START Data provided
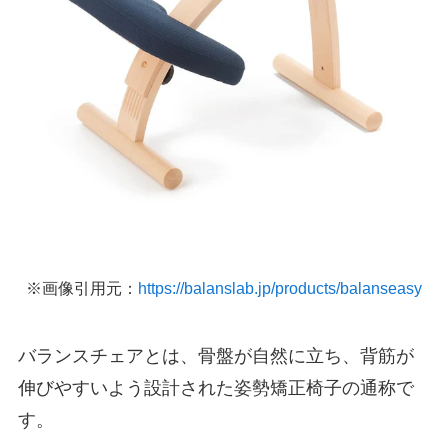
※画像引用元：
https://balanslab.jp/products/balanseasy
バランスチェアとは、骨盤が自然に立ち、背筋が
伸びやすいよう設計された姿勢矯正椅子の通称で
す。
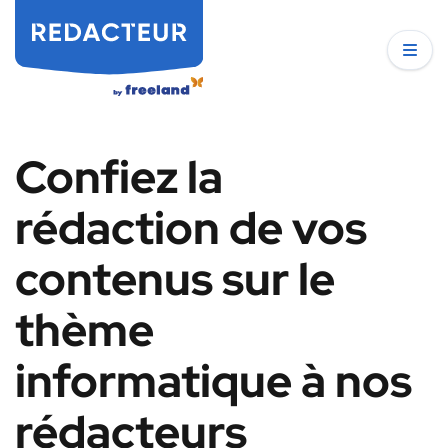
Confiez la
rédaction de vos
contenus sur le
thème
informatique à nos
rédacteurs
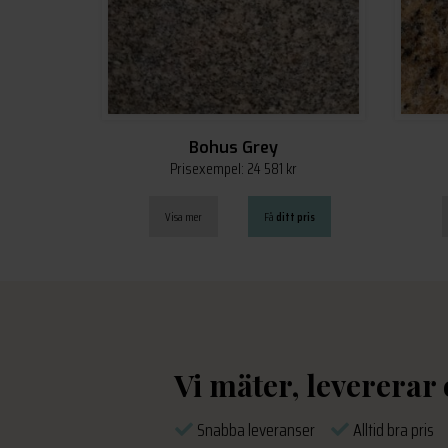
Bohus Grey
Prisexempel: 24 581 kr
Visa mer
Få
ditt pris
Vi mäter, levererar
Snabba leveranser
Alltid bra pri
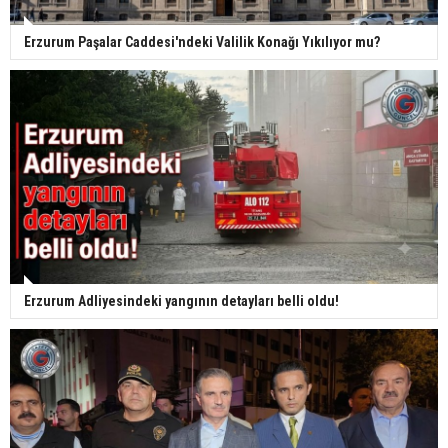
Erzurum Paşalar Caddesi'ndeki Valilik Konağı Yıkılıyor mu?
Erzurum Adliyesindeki yangının detayları belli oldu!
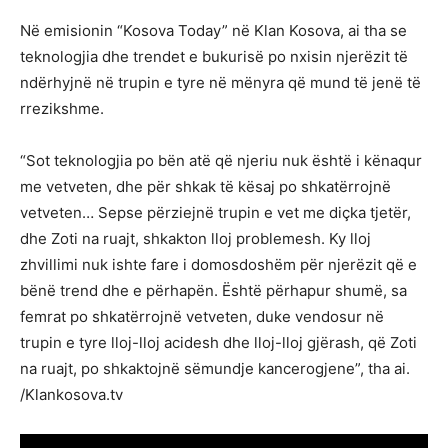
Në emisionin “Kosova Today” në Klan Kosova, ai tha se
teknologjia dhe trendet e bukurisë po nxisin njerëzit të
ndërhyjnë në trupin e tyre në mënyra që mund të jenë të
rrezikshme.
“Sot teknologjia po bën atë që njeriu nuk është i kënaqur
me vetveten, dhe për shkak të kësaj po shkatërrojnë
vetveten… Sepse përziejnë trupin e vet me diçka tjetër,
dhe Zoti na ruajt, shkakton lloj problemesh. Ky lloj
zhvillimi nuk ishte fare i domosdoshëm për njerëzit që e
bënë trend dhe e përhapën. Është përhapur shumë, sa
femrat po shkatërrojnë vetveten, duke vendosur në
trupin e tyre lloj-lloj acidesh dhe lloj-lloj gjërash, që Zoti
na ruajt, po shkaktojnë sëmundje kancerogjene”, tha ai.
/Klankosova.tv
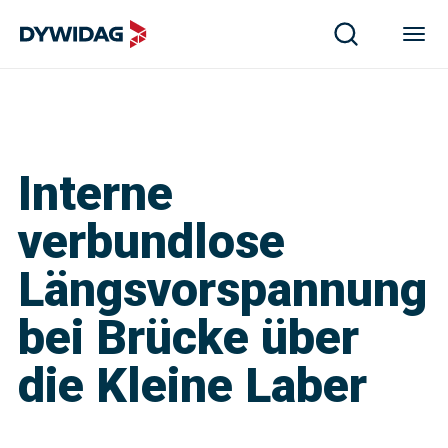
Interne
verbundlose
Längsvorspannung
bei Brücke über
die Kleine Laber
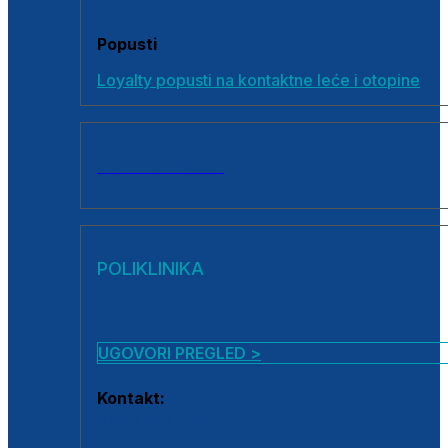
Popusti
Loyalty popusti na kontaktne leće i otopine
SVI PROIZVODI
POLIKLINIKA
UGOVORI PREGLED >
Kontakt:
0800 222 025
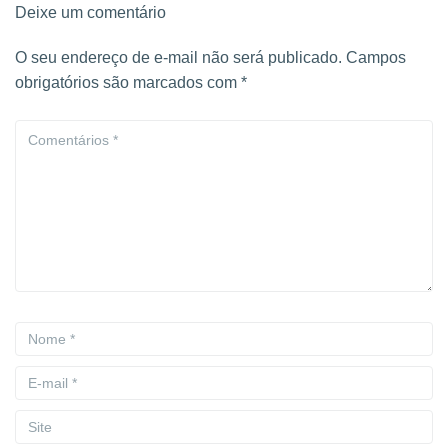
Deixe um comentário
O seu endereço de e-mail não será publicado.
Campos
obrigatórios são marcados com
*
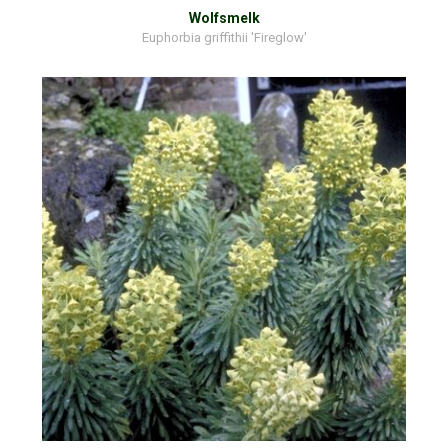
Wolfsmelk
Euphorbia griffithii 'Fireglow'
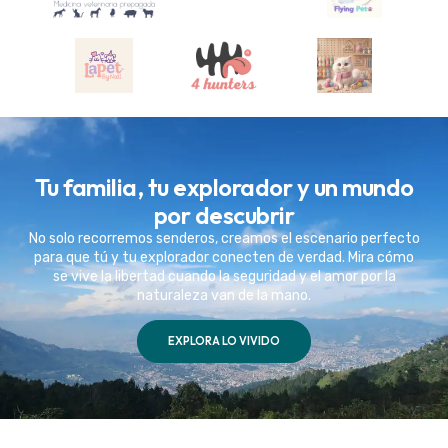
Tu familia, tu explorador y un mundo
por descubrir
No solo recorremos senderos, creamos el escenario perfecto
para que tú y tu explorador conecten de verdad. Mira cómo
se vive la libertad cuando la seguridad y el amor por la
naturaleza van de la mano.
EXPLORA LO VIVIDO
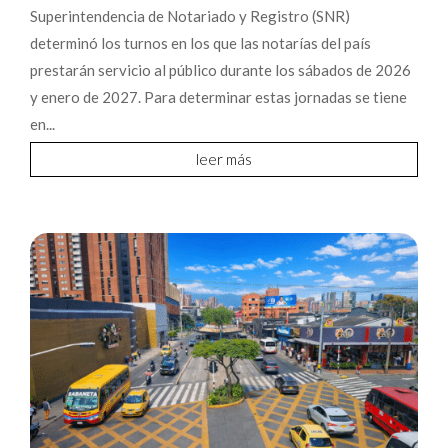
Superintendencia de Notariado y Registro (SNR)
determinó los turnos en los que las notarías del país
prestarán servicio al público durante los sábados de 2026
y enero de 2027. Para determinar estas jornadas se tiene
en...
leer más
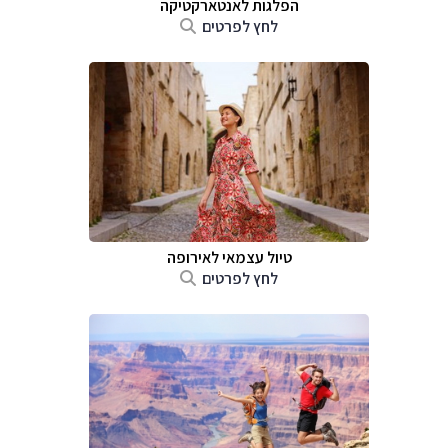
הפלגות לאנטארקטיקה
לחץ לפרטים
טיול עצמאי לאירופה
לחץ לפרטים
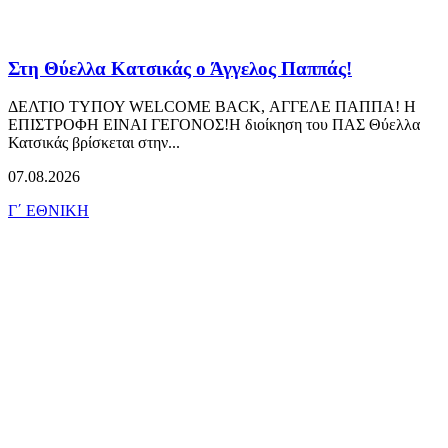
Στη Θύελλα Κατσικάς ο Άγγελος Παππάς!
ΔΕΛΤΙΟ ΤΥΠΟΥ WELCOME BACK, ΑΓΓΕΛΕ ΠΑΠΠΑ! Η
ΕΠΙΣΤΡΟΦΗ ΕΙΝΑΙ ΓΕΓΟΝΟΣ!Η διοίκηση του ΠΑΣ Θύελλα
Κατσικάς βρίσκεται στην...
07.08.2026
Γ΄ ΕΘΝΙΚΗ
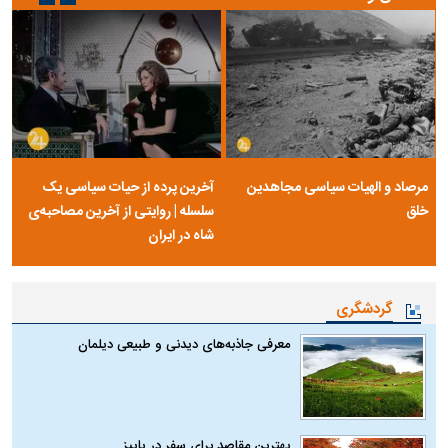
مرصاد و الهیات سیاسی مجاهدین
آخرین پرده از حیات سیاسی یک
خلق
سلسله | روایتی از آخرین مصاحبه‌ی
شاه در ایران
گردشگری
معرفی جاذبه‌های دیدنی و طبیعی دیلمان
بهترین مقاصد برای سفر در پاییز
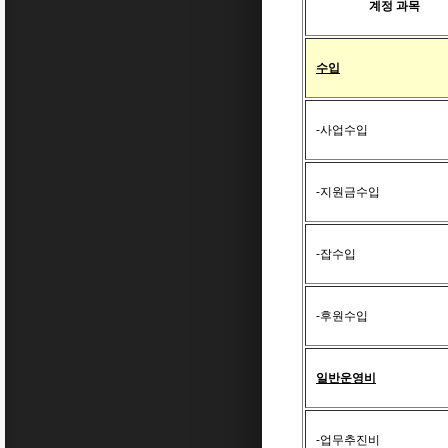
계정 과목
수입
-사업수입
-지원금수입
-잡수입
-후원수입
일반운영비
-업무추진비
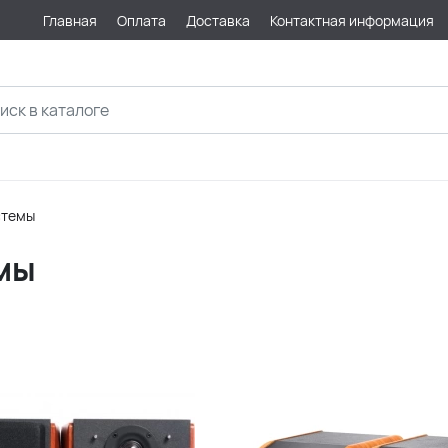
Главная
Оплата
Доставка
Контактная информация
стемы
мы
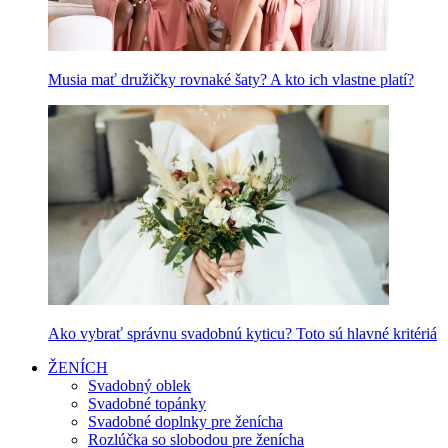
Musia mať družičky rovnaké šaty? A kto ich vlastne platí?
Ako vybrať správnu svadobnú kyticu? Toto sú hlavné kritériá
ŽENÍCH
Svadobný oblek
Svadobné topánky
Svadobné doplnky pre ženícha
Rozlúčka so slobodou pre ženícha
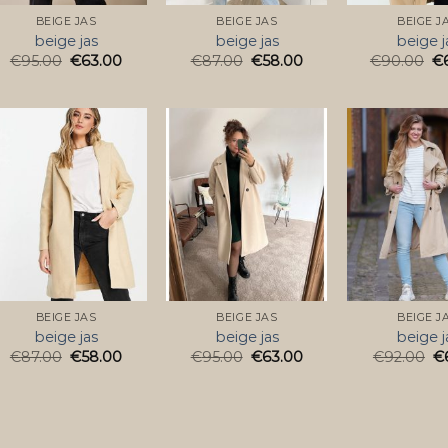
BEIGE JAS
BEIGE JAS
BEIGE J
beige jas
beige jas
beige j
€
95.00
€
63.00
€
87.00
€
58.00
€
90.00
€
BEIGE JAS
BEIGE JAS
BEIGE J
beige jas
beige jas
beige j
€
87.00
€
58.00
€
95.00
€
63.00
€
92.00
€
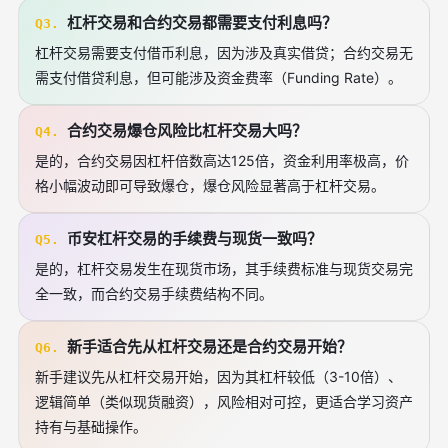
杠杆交易和合约交易都需要支付利息吗？
Q3.
杠杆交易需要支付借币利息，因为涉及真实借贷；合约交易无
需支付借贷利息，但可能涉及资金费率（Funding Rate）。
合约交易爆仓风险比杠杆交易大吗？
Q4.
是的，合约交易因杠杆倍数高达125倍，资金利用率极高，价
格小幅波动即可导致爆仓，爆仓风险显著高于杠杆交易。
币安杠杆交易的手续费与现货一致吗？
Q5.
是的，杠杆交易发生在现货市场，其手续费标准与现货交易完
全一致，而合约交易手续费结构不同。
新手适合先从杠杆交易还是合约交易开始？
Q6.
新手建议先从杠杆交易开始，因为其杠杆较低（3-10倍）、
逻辑简单（类似现货融资），风险相对可控，更适合学习资产
持有与基础操作。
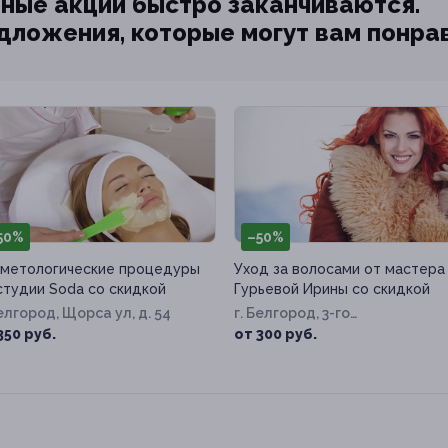
ные акции быстро заканчиваются.
едложения, которые могут вам понра
50%
–50%
метологические процедуры
Уход за волосами от мастера
студии Soda со скидкой
Гурьевой Ирины со скидкой
Белгород, Щорса ул, д. 54
г. Белгород, 3-го
Интернационала ул, д. 94
350 руб.
от 300 руб.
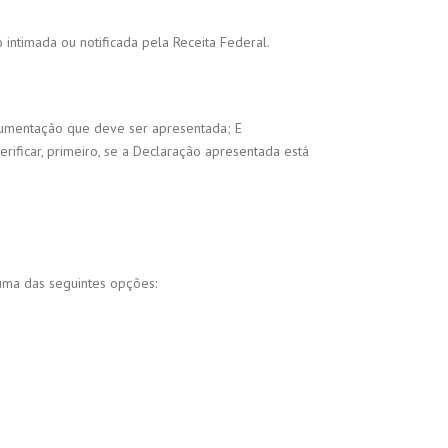
 intimada ou notificada pela Receita Federal.
cumentação que deve ser apresentada; E
ificar, primeiro, se a Declaração apresentada está
uma das seguintes opções:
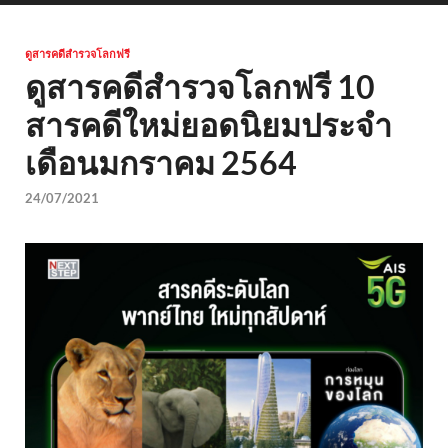
ดูสารคดีสำรวจโลกฟรี
ดูสารคดีสำรวจโลกฟรี 10
สารคดีใหม่ยอดนิยมประจำ
เดือนมกราคม 2564
24/07/2021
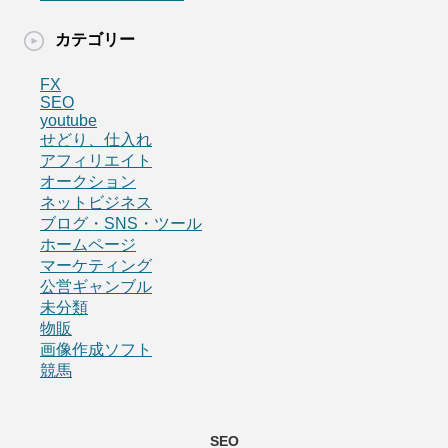
カテゴリー
FX
SEO
youtube
せどり、仕入れ
アフィリエイト
オークション
ネットビジネス
ブログ・SNS・ツール
ホームページ
マーケティング
公営ギャンブル
未分類
物販
画像作成ソフト
競馬
SEO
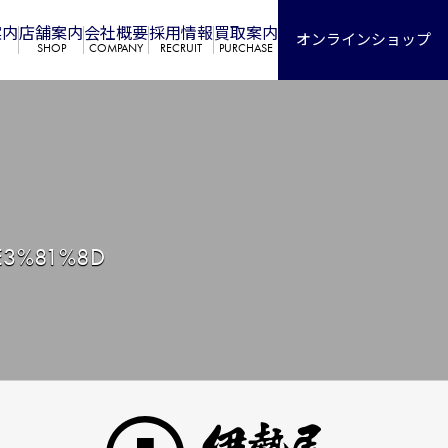
案内
店舗案内
会社概要
採⽤情報
買取案内
オンラインショップ
SHOP
COMPANY
RECRUIT
PURCHASE
E3%81%8D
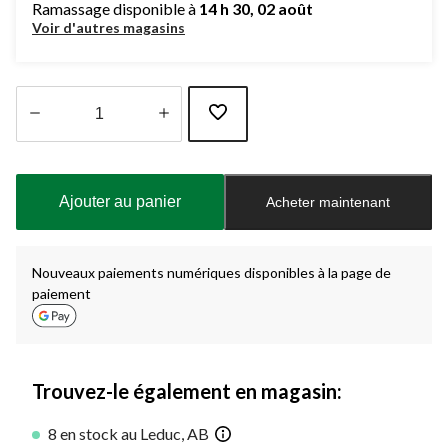
Ramassage disponible à
14 h 30, 02 août
Voir d'autres magasins
Quantité
mise
à
Ajouter au panier
Acheter maintenant
jour
à
1
Nouveaux paiements numériques disponibles à la page de
paiement
Trouvez-le également en magasin:
8 en stock au Leduc, AB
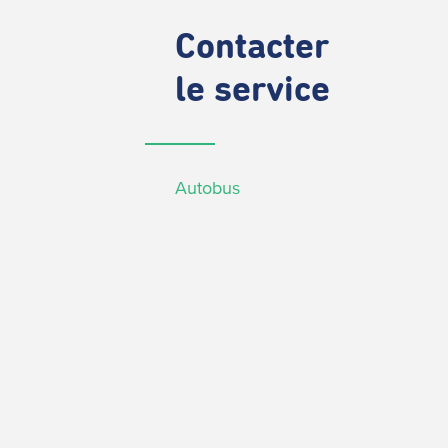
Contacter
le service
Autobus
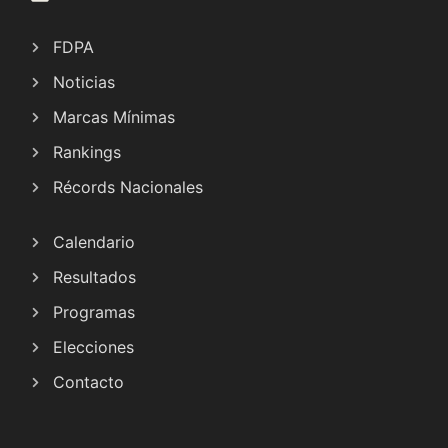
FDPA
Noticias
Marcas Mínimas
Rankings
Récords Nacionales
Calendario
Resultados
Programas
Elecciones
Contacto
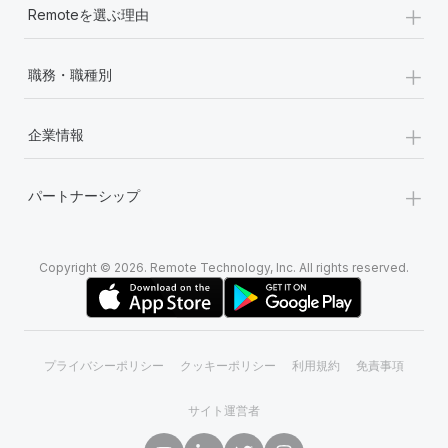
+
Remoteを選ぶ理由
+
職務・職種別
+
企業情報
+
パートナーシップ
Copyright © 2026. Remote Technology, Inc. All rights reserved.
プライバシーポリシー
クッキーポリシー
利用規約
免責事項
サイト運営者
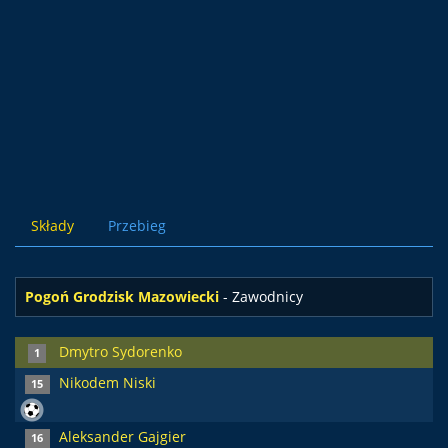
Składy
Przebieg
Pogoń Grodzisk Mazowiecki
- Zawodnicy
Dmytro Sydorenko
1
Nikodem Niski
15
Aleksander Gajgier
16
END Data provided
Report every line of the entries that carries the word "njerëzit".

### Written answer:
teknologjia dhe trendet e bukurisë po nxisin njerëzit të
zhvillimi nuk ishte fare i domosdoshëm për njerëzit që e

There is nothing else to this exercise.